Week in Review - Highlights for the Week Ending January 14, 2011

MONDAY, January 10th


Chain store sales grew 3.1% in December from December one year ago, a bit weaker than expected. December sales lagged expectations somewhat as severe weather moved in late during the month but they followed a very strong November. Taken together this was the best holiday shopping season since 2006.

TUESDAY, January 11th

The small business optimism index, as reported by the NFIB fell to 92.6 in January from a reading of 93.2 in December. The level of the index suggests that small businesses remain cautious amid continued uncertainty in economic conditions. In short, small businesses are still not hiring. But, details in the data do show that businesses are expecting hiring and sales to improve in coming months.

WEDNESDAY, January 12th

The MBA mortgage applications index increased 2.2% to 482.7% for the week ending January 7. The purchase index fell 3.7% during the week as the refinance index climbed 4.9%. Refinance activity is down 56.1% since early October as contract mortgage rates began to increase. Quantitative easing should help lower rates and revive refinance opportunities in the near term. Home buying is well below it tax credit fueled April level and is only modestly above its lowest levels of the past 15 years. Purchase activity will recover rapidly once prices bottom out and distressed properties have been worked through the market.

The Fed's round up of economic conditions in the twelve Federal Reserve Banking Districts, known as the beige book showed that economic activity improved in most areas of the country in late November and December. There was a pick-up in activity in most sectors with both commercial and residential real estate remaining the most obvious exceptions. The forecast has brightened though with most districts expecting hiring to increase in 2011 and with that, improvement in housing will follow.

THURSDAY, January 13th

The producer price index surged 1.1% in December compared to expectations for a 0.8% rise. Increases in food and energy prices, up 0.8% and 3.7% on the month respectively, pushed wholesale inflation higher. Excluding food and energy prices, the core PPI rose 0.2% and is now just 1.4% higher on the year. Prices at earlier stages of production remain quite high but because of slack in demand have not yet been passed through to finished goods.

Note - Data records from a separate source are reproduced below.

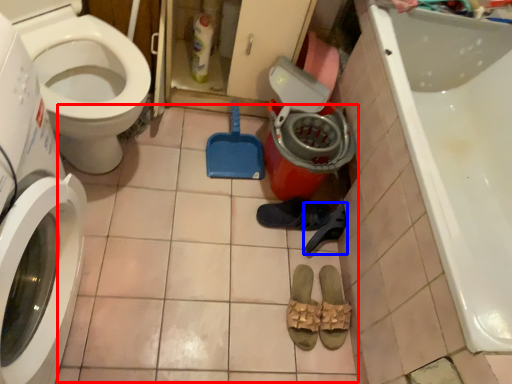 Question: Which object is closer to the camera taking this photo, tile (highlighted by a red box) or shoe (highlighted by a blue box)?

Choices:
 (A) tile
 (B) shoe

Answer: (A) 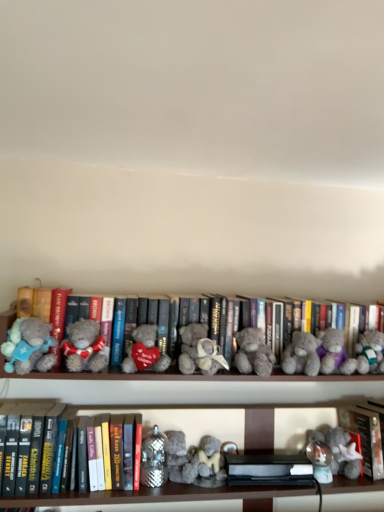 Question: Is red matte book at lower right, positioned as the 1th book in right-to-left order, in front of or behind gray plush toy at right, marked as the first toy in a right-to-left arrangement, in the image?

Choices:
 (A) behind
 (B) front

Answer: (A)

Question: From a real-world perspective, is red matte book at lower right, positioned as the 1th book in right-to-left order, positioned above or below gray plush toy at right, marked as the first toy in a right-to-left arrangement?

Choices:
 (A) above
 (B) below

Answer: (B)

Question: Which is nearer to the fuzzy gray teddy bear at lower right, acting as the second toy starting from the top?

Choices:
 (A) hardcover book at lower left, the third book in the right-to-left sequence
 (B) fluffy gray teddy bear at left, placed as the 6th teddy bear when sorted from right to left
 (C) fluffy gray teddy bear at center, which appears as the 4th teddy bear when viewed from the left
 (D) fluffy gray teddy bear with heart at center, the third teddy bear in the left-to-right sequence
 (E) fluffy gray teddy bear at center, the sixth teddy bear when ordered from left to right

Answer: (E)

Question: Considering the real-world distances, which object is closest to the fuzzy gray teddy bear at lower right, arranged as the 2th toy when viewed from the right?

Choices:
 (A) fuzzy gray teddy bear at center, the fifth teddy bear from the left
 (B) fluffy gray teddy bear at center, the second teddy bear when ordered from right to left
 (C) fluffy gray teddy bear at left, acting as the seventh teddy bear starting from the right
 (D) gray plush bear at center, which appears as the second book when viewed from the left
 (E) red matte book at lower right, the 3th book from the left

Answer: (E)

The international trade deficit on goods and services narrowed slightly to $38.3 billion less than an expected shortfall of $40.7 billion. Nevertheless, the trade deficit is averaging around $41 billion over the past twelve months compared to an average trade gap of around $31 billion in 2009. The widening of the trade deficit is usually associated with a recovering domestic economy and stronger demand for imports.

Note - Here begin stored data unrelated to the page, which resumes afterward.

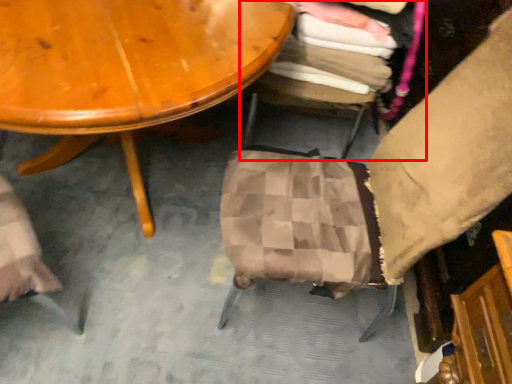 Question: From the image's perspective, what is the correct spatial relationship of chair (annotated by the red box) in relation to chair?

Choices:
 (A) below
 (B) above

Answer: (B) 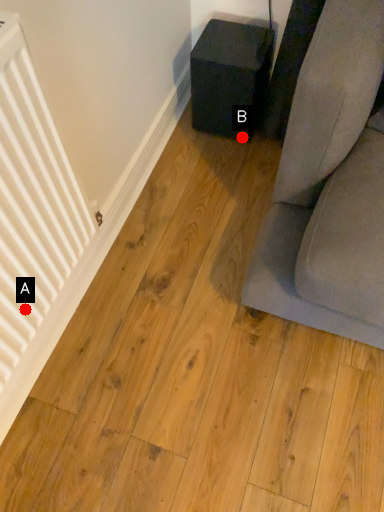 Question: Two points are circled on the image, labeled by A and B beside each circle. Among these points, which one is nearest to the camera?

Choices:
 (A) A is closer
 (B) B is closer

Answer: (A) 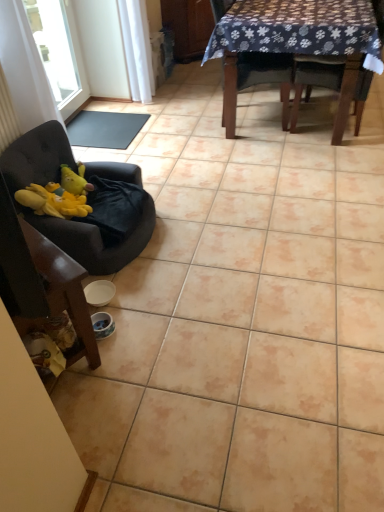 At what (x,y) coordinates should I click in order to perform the action: click on vacant space to the right of velvet dark brown armchair at left, placed as the first chair when sorted from left to right. Please return your answer as a coordinate pair (x, y). Looking at the image, I should click on (148, 340). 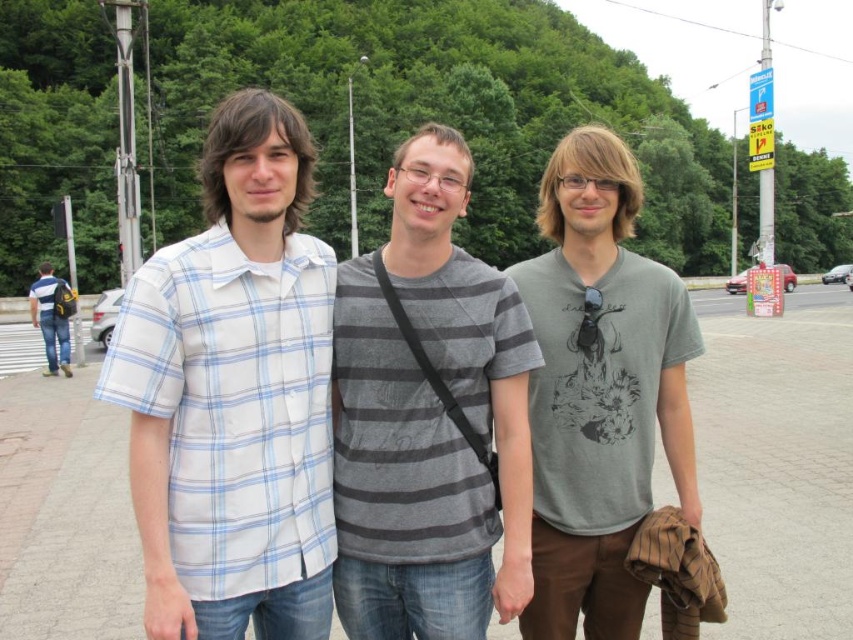 Is gray concrete pavement at center closer to camera compared to gray matte t-shirt at center?

No, it is behind gray matte t-shirt at center.

Is point (109, 600) closer to camera compared to point (534, 273)?

No.

Where is `gray concrete pavement at center`? The height and width of the screenshot is (640, 853). gray concrete pavement at center is located at coordinates (776, 461).

How far apart are white plaid shirt at left and gray concrete pavement at center?

They are 9.81 meters apart.

Between white plaid shirt at left and gray concrete pavement at center, which one is positioned lower?

Positioned lower is white plaid shirt at left.

Is point (123, 353) less distant than point (10, 403)?

Yes.

Find the location of a particular element. This screenshot has height=640, width=853. white plaid shirt at left is located at coordinates (234, 394).

Who is higher up, gray concrete pavement at center or matte blue jeans at left?

matte blue jeans at left

Image resolution: width=853 pixels, height=640 pixels. Identify the location of gray concrete pavement at center. (776, 461).

Identify the location of gray concrete pavement at center. The image size is (853, 640). (776, 461). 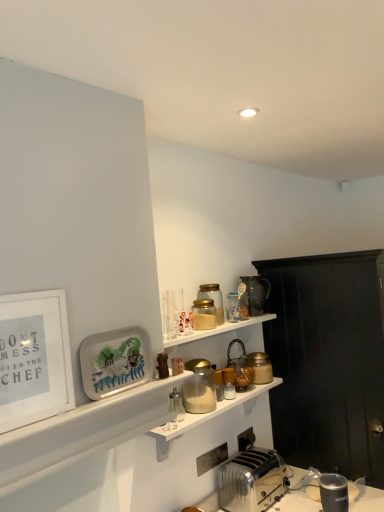 Question: Can you confirm if white glossy shelf at lower left, marked as the second shelf in a bottom-to-top arrangement, is shorter than matte plastic tray at lower left, the first picture frame positioned from the back?

Choices:
 (A) no
 (B) yes

Answer: (B)

Question: Could you tell me if white glossy shelf at lower left, the second shelf in the top-to-bottom sequence, is turned towards matte plastic tray at lower left, which is the 2th picture frame from left to right?

Choices:
 (A) yes
 (B) no

Answer: (B)

Question: Considering the relative sizes of white glossy shelf at lower left, the second shelf in the top-to-bottom sequence, and matte plastic tray at lower left, the second picture frame in the front-to-back sequence, in the image provided, is white glossy shelf at lower left, the second shelf in the top-to-bottom sequence, wider than matte plastic tray at lower left, the second picture frame in the front-to-back sequence,?

Choices:
 (A) yes
 (B) no

Answer: (A)

Question: Is white glossy shelf at lower left, the second shelf in the top-to-bottom sequence, outside matte plastic tray at lower left, the first picture frame positioned from the back?

Choices:
 (A) yes
 (B) no

Answer: (A)

Question: From the image's perspective, is white glossy shelf at lower left, the second shelf in the top-to-bottom sequence, above matte plastic tray at lower left, the second picture frame in the front-to-back sequence?

Choices:
 (A) yes
 (B) no

Answer: (B)

Question: From a real-world perspective, is white glossy shelf at lower left, marked as the second shelf in a bottom-to-top arrangement, under matte plastic tray at lower left, placed as the first picture frame when sorted from right to left?

Choices:
 (A) yes
 (B) no

Answer: (A)

Question: Is metallic silver toaster at lower right, the third appliance in the front-to-back sequence, shorter than matte gold jar at upper right, which ranks as the 9th appliance in front-to-back order?

Choices:
 (A) yes
 (B) no

Answer: (B)

Question: From the image's perspective, is metallic silver toaster at lower right, the third appliance in the front-to-back sequence, above matte gold jar at upper right, the second appliance from the back?

Choices:
 (A) yes
 (B) no

Answer: (B)

Question: Does metallic silver toaster at lower right, the third appliance in the front-to-back sequence, have a larger size compared to matte gold jar at upper right, which ranks as the 9th appliance in front-to-back order?

Choices:
 (A) no
 (B) yes

Answer: (B)

Question: From a real-world perspective, is metallic silver toaster at lower right, the 8th appliance positioned from the back, positioned under matte gold jar at upper right, the second appliance from the back, based on gravity?

Choices:
 (A) yes
 (B) no

Answer: (A)

Question: Does metallic silver toaster at lower right, the 8th appliance positioned from the back, have a smaller size compared to matte gold jar at upper right, the second appliance from the back?

Choices:
 (A) yes
 (B) no

Answer: (B)

Question: Is matte gold jar at upper right, the second appliance from the back, completely or partially inside metallic silver toaster at lower right, the third appliance in the front-to-back sequence?

Choices:
 (A) yes
 (B) no

Answer: (B)

Question: From the image's perspective, is metallic silver toaster at lower right, the third appliance in the front-to-back sequence, over translucent glass jar at upper center, which ranks as the 5th appliance in front-to-back order?

Choices:
 (A) no
 (B) yes

Answer: (A)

Jobless claims jumped to 445k for the week ending January 8 from a level of 410k in the previous week. The outsized gain put claims at their highest level since October. Weather and holiday effects usually result in high volatility this time of year. The four-week average of 416,500 is more indicative of current trend in unemployment claims.

FRIDAY, January 14th

Retail sales rose 0.6% in December less than an expected 0.8% gain. With this month's gain, retails sales have just passed their pre-recession November 2007 peak. However, nearly one-third of the increase in spending was due to higher gasoline sales and higher gas prices. Consumers continue to shop despite sluggish labor and housing markets and tight credit. Real consumption added 1.67 points to Q3 GDP and will add even more in the fourth quarter.

The consumer price index rose 0.5% in December led by soaring energy prices. Even with this gain, consumer prices are just 1.4% above their year ago level. Excluding food and energy prices the core CPI rose 0.1% on the month and is up 0.6% on the year. Soft final demand and financial deleveraging are disinflationary so core consumer inflation should remain subdued over the next several quarters.